How much fat is in foods?

Non-packaged foods (meat, poultry, fish, vegetables): You can look up the fat content of specific foods in the Canadian Nutrient File database, available on the Health Canada website.

Packaged foods (baked goods, dairy products, and prepared foods): Look for the Nutrition Facts table to find the number of grams of fat in each serving of a food.

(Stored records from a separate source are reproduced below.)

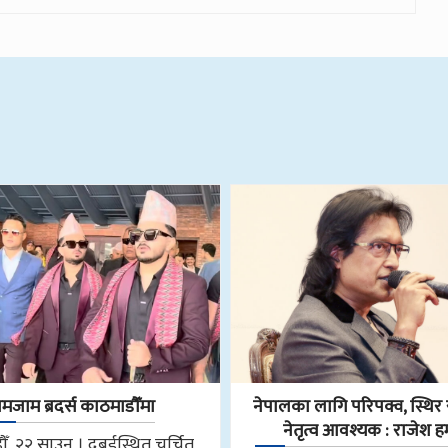
मजाम ब्रदर्स काठमाडौँमा
नेपालका लागि परिपक्व, स्थिर र
नेतृत्व आवश्यक : राजेश 
ँ, २२ साउन । दुबईस्थित चर्चित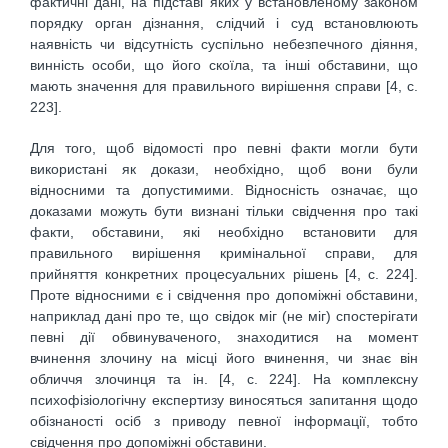
фактичні дані, на підставі яких у встановленому законом
порядку орган дізнання, слідчий і суд встановлюють
наявність чи відсутність суспільно небезпечного діяння,
винність особи, що його скоїла, та інші обставини, що
мають значення для правильного вирішення справи [4, с.
223].
Для того, щоб відомості про певні факти могли бути
використані як докази, необхідно, щоб вони були
відносними та допустимими. Відносність означає, що
доказами можуть бути визнані тільки свідчення про такі
факти, обставини, які необхідно встановити для
правильного вирішення кримінальної справи, для
прийняття конкретних процесуальних рішень [4, с. 224].
Проте відносними є і свідчення про допоміжні обставини,
наприклад дані про те, що свідок міг (не міг) спостерігати
певні дії обвинуваченого, знаходитися на момент
вчинення злочину на місці його вчинення, чи знає він
обличчя злочинця та ін. [4, с. 224]. На комплексну
психофізіологічну експертизу виносяться запитання щодо
обізнаності осіб з приводу певної інформації, тобто
свідчення про допоміжні обставини.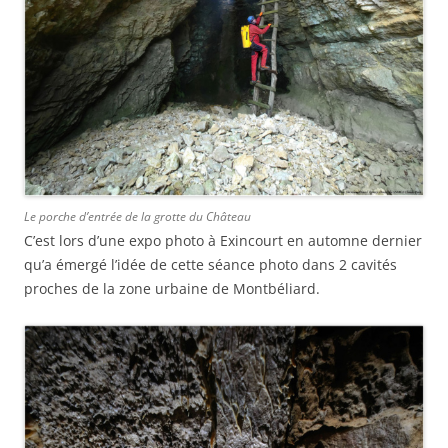
Le porche d’entrée de la grotte du Château
C’est lors d’une expo photo à Exincourt en automne dernier
qu’a émergé l’idée de cette séance photo dans 2 cavités
proches de la zone urbaine de Montbéliard.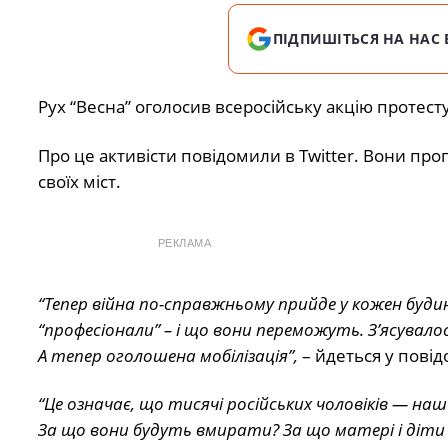
ПІДПИШІТЬСЯ НА НАС 
Рух “Весна” оголосив всеросійську акцію протесту
Про це активісти повідомили в Twitter. Вони пр
своїх міст.
РЕКЛАМА
“Тепер війна по-справжньому прийде у кожен будин
“професіонали” – і що вони переможуть. З’ясувал
А тепер оголошена мобілізація”,
– йдеться у повід
“Це означає, що тисячі російських чоловіків — наши
За що вони будуть вмирати? За що матері і діти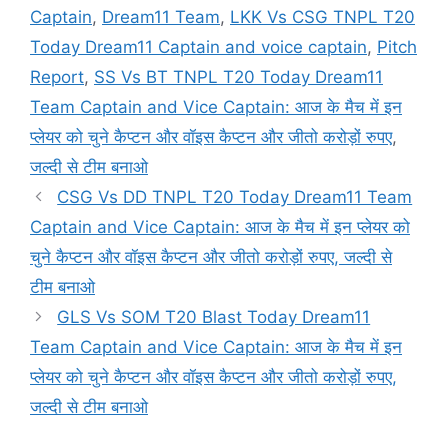
Captain
,
Dream11 Team
,
LKK Vs CSG TNPL T20
Today Dream11 Captain and voice captain
,
Pitch
Report
,
SS Vs BT TNPL T20 Today Dream11
Team Captain and Vice Captain: आज के मैच में इन
प्लेयर को चुने कैप्टन और वॉइस कैप्टन और जीतो करोड़ों रुपए
,
जल्दी से टीम बनाओ
CSG Vs DD TNPL T20 Today Dream11 Team
Captain and Vice Captain: आज के मैच में इन प्लेयर को
चुने कैप्टन और वॉइस कैप्टन और जीतो करोड़ों रुपए, जल्दी से
टीम बनाओ
GLS Vs SOM T20 Blast Today Dream11
Team Captain and Vice Captain: आज के मैच में इन
प्लेयर को चुने कैप्टन और वॉइस कैप्टन और जीतो करोड़ों रुपए,
जल्दी से टीम बनाओ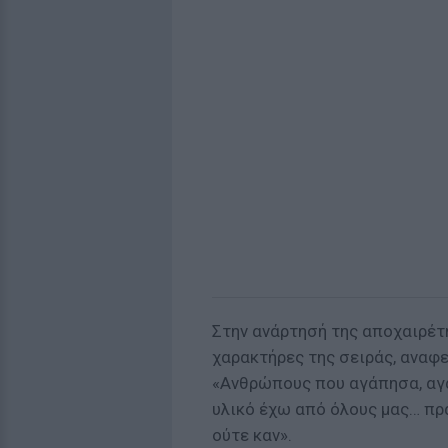
Στην ανάρτησή της αποχαιρέτη
χαρακτήρες της σειράς, αναφ
«Ανθρώπους που αγάπησα, αγ
υλικό έχω από όλους μας… πρ
ούτε καν».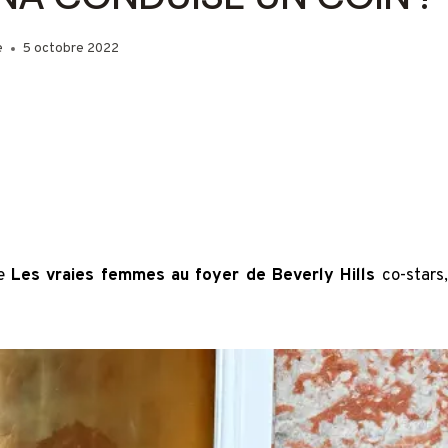
e
5 octobre 2022
re
Les vraies femmes au foyer de Beverly Hills
co-stars,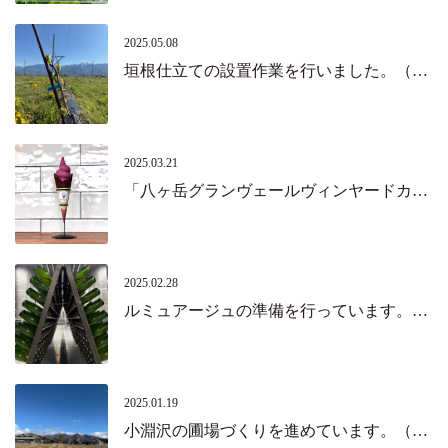
2025.05.08
垣根仕立ての設置作業を行いました。（北杜市）
2025.03.21
「八ヶ岳グランヴェールヴィンヤードカフェ」がオープンしました！（北杜市）
2025.02.28
ルミュアージュの準備を行っています。（北杜市）
2025.01.19
小淵沢の圃場づくりを進めています。（北杜市）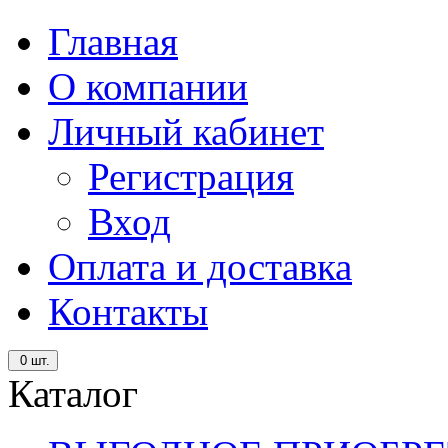
Главная
О компании
Личный кабинет
Регистрация
Вход
Оплата и доставка
Контакты
0
шт.
Каталог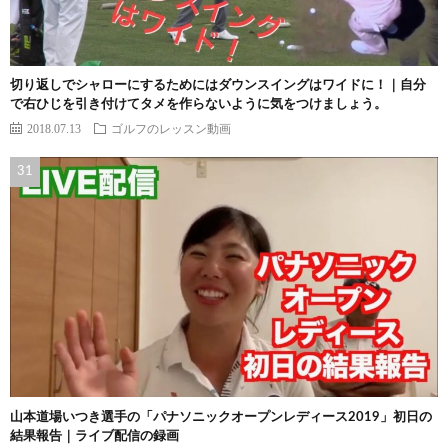
切り返しでシャローにするためにはダウンスイングはワイドに！｜自分
で右ひじを引き付けてタメを作らないように気をつけましょう。
2018.07.13
ゴルフのレッスン動画
山本道場いつき選手の「パナソニックオープンレディース2019」初日の
結果報告｜ライブ配信の録画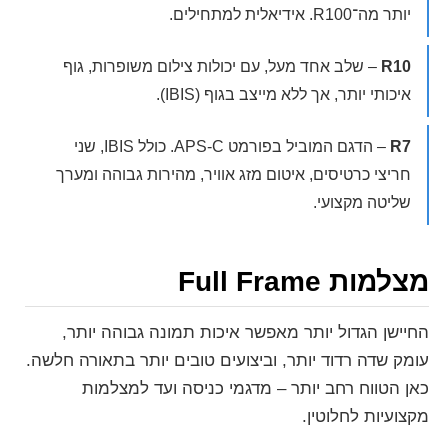
יותר מה־R100. אידיאלית למתחילים.
R10
– שלב אחד מעל, עם יכולות צילום משופרות, גוף
איכותי יותר, אך ללא מייצב בגוף (IBIS).
R7
– הדגם המוביל בפורמט APS-C. כולל IBIS, שני
חריצי כרטיסים, איטום מזג אוויר, מהירות גבוהה ומערך
שליטה מקצועי.
מצלמות Full Frame
החיישן הגדול יותר מאפשר איכות תמונה גבוהה יותר,
עומק שדה רדוד יותר, וביצועים טובים יותר בתאורה חלשה.
כאן הטווח רחב יותר – מדגמי כניסה ועד למצלמות
מקצועיות לחלוטין.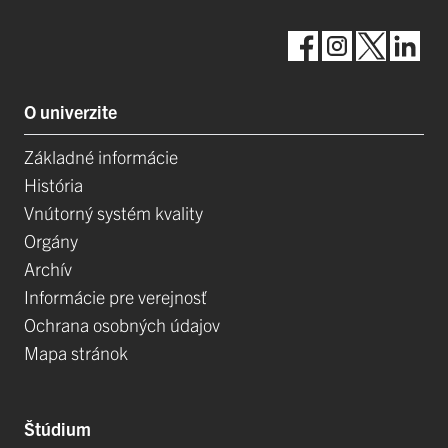
O univerzite
Základné informácie
História
Vnútorný systém kvality
Orgány
Archív
Informácie pre verejnosť
Ochrana osobných údajov
Mapa stránok
Štúdium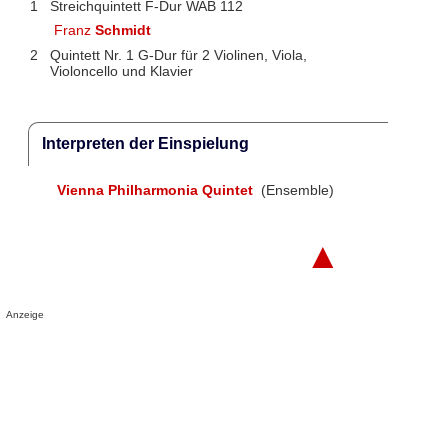
1
Streichquintett F-Dur WAB 112
Franz
Schmidt
2
Quintett Nr. 1 G-Dur für 2 Violinen, Viola,
Violoncello und Klavier
Interpreten der Einspielung
Vienna Philharmonia Quintet
(Ensemble)
▲
Anzeige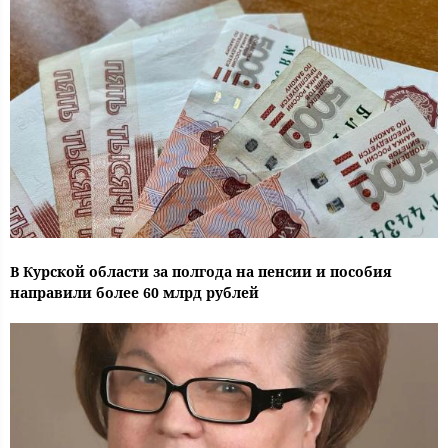
В Курской области за полгода на пенсии и пособия
направили более 60 млрд рублей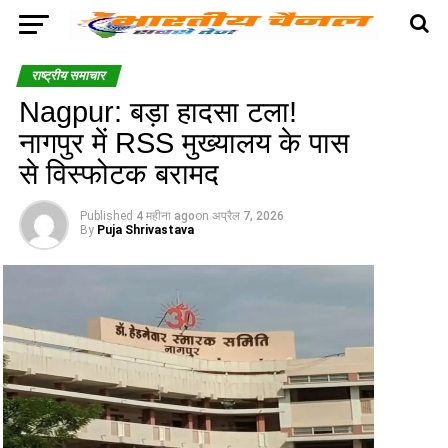
राष्ट्रीय समाचार
Nagpur: बड़ा हादसा टला!
नागपुर में RSS मुख्यालय के पास
से विस्फोटक बरामद
Published
4 महीना ago
on
अप्रैल 7, 2026
By
Puja Shrivastava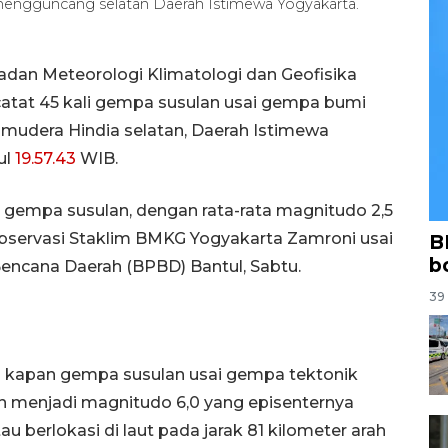
engguncang selatan Daerah Istimewa Yogyakarta.
Badan Meteorologi Klimatologi dan Geofisika
catat 45 kali gempa susulan usai gempa bumi
udera Hindia selatan, Daerah Istimewa
ul
19.57.43
WIB.
li gempa susulan, dengan rata-rata magnitudo 2,5
 Observasi Staklim BMKG Yogyakarta Zamroni usai
B
b
ncana Daerah (BPBD) Bantul, Sabtu.
39 
i kapan gempa susulan usai gempa tektonik
n menjadi magnitudo 6,0 yang episenternya
tau berlokasi di laut pada jarak 81 kilometer arah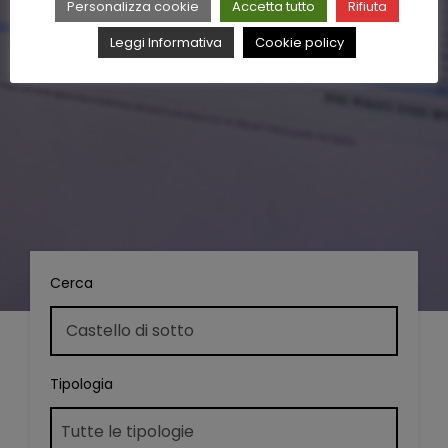
Personalizza cookie
Accetta tutto
Rifiuta
Leggi Informativa
Cookie policy
Cerca
Tipologia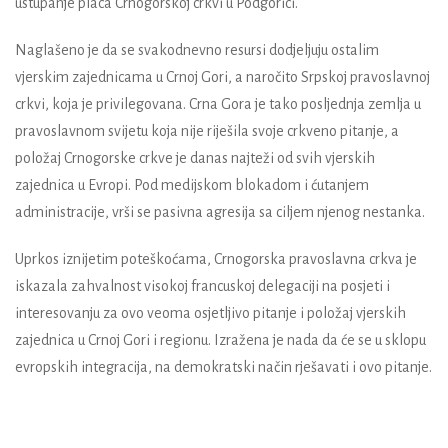
ustupanje placa Crnogorskoj crkvi u Podgorici.
Naglašeno je da se svakodnevno resursi dodjeljuju ostalim
vjerskim zajednicama u Crnoj Gori, a naročito Srpskoj pravoslavnoj
crkvi, koja je privilegovana. Crna Gora je tako posljednja zemlja u
pravoslavnom svijetu koja nije riješila svoje crkveno pitanje, a
položaj Crnogorske crkve je danas najteži od svih vjerskih
zajednica u Evropi. Pod medijskom blokadom i ćutanjem
administracije, vrši se pasivna agresija sa ciljem njenog nestanka.
Uprkos iznijetim poteškoćama, Crnogorska pravoslavna crkva je
iskazala zahvalnost visokoj francuskoj delegaciji na posjeti i
interesovanju za ovo veoma osjetljivo pitanje i položaj vjerskih
zajednica u Crnoj Gori i regionu. Izražena je nada da će se u sklopu
evropskih integracija, na demokratski način rješavati i ovo pitanje.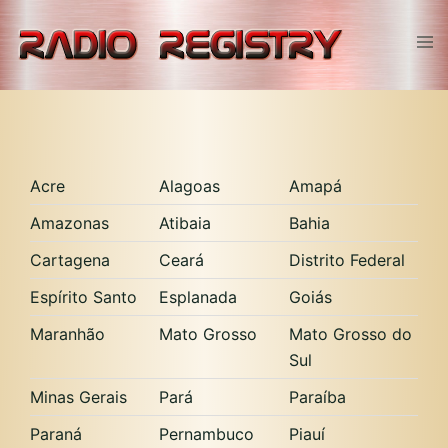
Skip
to
Tog
content
men
Acre
Alagoas
Amapá
Amazonas
Atibaia
Bahia
Cartagena
Ceará
Distrito Federal
Espírito Santo
Esplanada
Goiás
Maranhão
Mato Grosso
Mato Grosso do
Sul
Minas Gerais
Pará
Paraíba
Paraná
Pernambuco
Piauí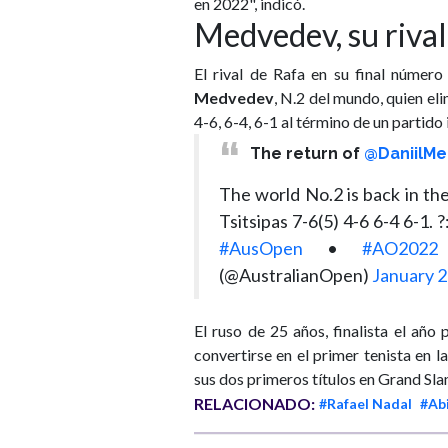
en 2022", indicó.
Medvedev, su rival
El rival de Rafa en su final núme
Medvedev
, N.2 del mundo, quien eli
4-6, 6-4, 6-1 al término de un partido
The return of
@DaniilM
The world No.2 is back in th
Tsitsipas 7-6(5) 4-6 6-4 6-1. ?
#AusOpen
•
#AO2022
(@AustralianOpen)
January 2
El ruso de 25 años, finalista el a
convertirse en el primer tenista en
sus dos primeros títulos en Grand Sla
RELACIONADO:
#Rafael Nadal
#Abi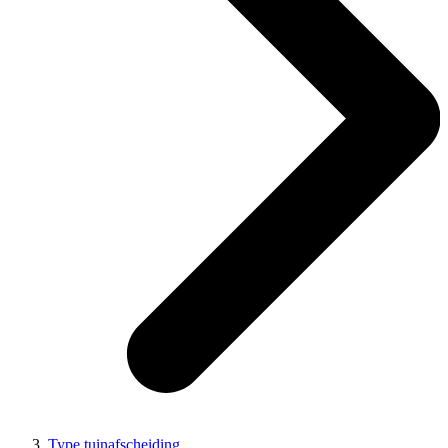
Type tuinafscheiding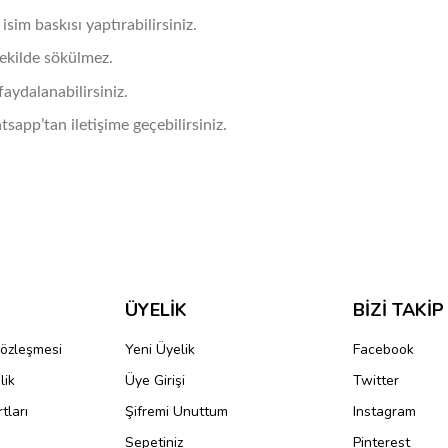
 isim baskısı yaptırabilirsiniz.
şekilde sökülmez.
aydalanabilirsiniz.
sapp’tan iletişime geçebilirsiniz.
ve diğer konularda yetersiz gördüğünüz noktaları öneri formunu kullanarak taraf
Bu ürüne ilk yorumu siz yapın!
ağıda inceleyebilirsiniz..
r.
n formanın en alt kısmına kadar inen yer.
Yorum Yaz
a kadar uzayan yer.
ÜYELİK
BİZİ TAKİP
ynama olabilir.
Sözleşmesi
Yeni Üyelik
Facebook
YÜKSEKLİK
lik
Üye Girişi
Twitter
54
tları
Şifremi Unuttum
Instagram
56
Sepetiniz
Pinterest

How do you limit saturated fat?

Since most foods that contain fat contain both kinds, it is hard to target saturated fats alone. Lowering your total fat intake will reduce your saturated and trans fat intakes.

How can you eat less fat?

  • Fill 3⁄4 of your plate with vegetables, fruits, and whole grains to leave less room for higher fat foods.
  • Read food labels and eat fewer foods made with hydrogenated or partially hydrogenated oils or tropical oils (sources of trans and saturated fats).
  • Replace high fat foods with low or no fat foods:
    • Beans, lentils, and tofu are great lower- fat alternatives to meat.
    • Use dairy products with 1% fat or less.
    • Try low-fat versions of your favourite foods (yogurt, cheese, mayonnaise, salad dressings, margarine, crackers, snacks).
    • Packaged foods (baked goods, dairy products, and prepared foods): Look for the Nutrition Facts table to find the number of grams of fat in each serving of a food.Try low-fat cooking methods

Low-fat cooking methods

  • Broil: Cook fish, meat and poultry under direct heat. Let fat drain away.
  • Braise: Tightly cover and cook meat in a small amount of liquid at low heat.
  • Grill: Grill foods on medium heat to avoid charring. Fat will drain away.
  • Poach: Simmer fish, eggs or chicken in a flavored liquid or water.
  • Steam: Use a small amount of water to steam fish, poultry and vegetables.
  • Stir-fry: Cut meat and vegetables into thin strips, lightly oil pan, cook over high heat, stir constantly.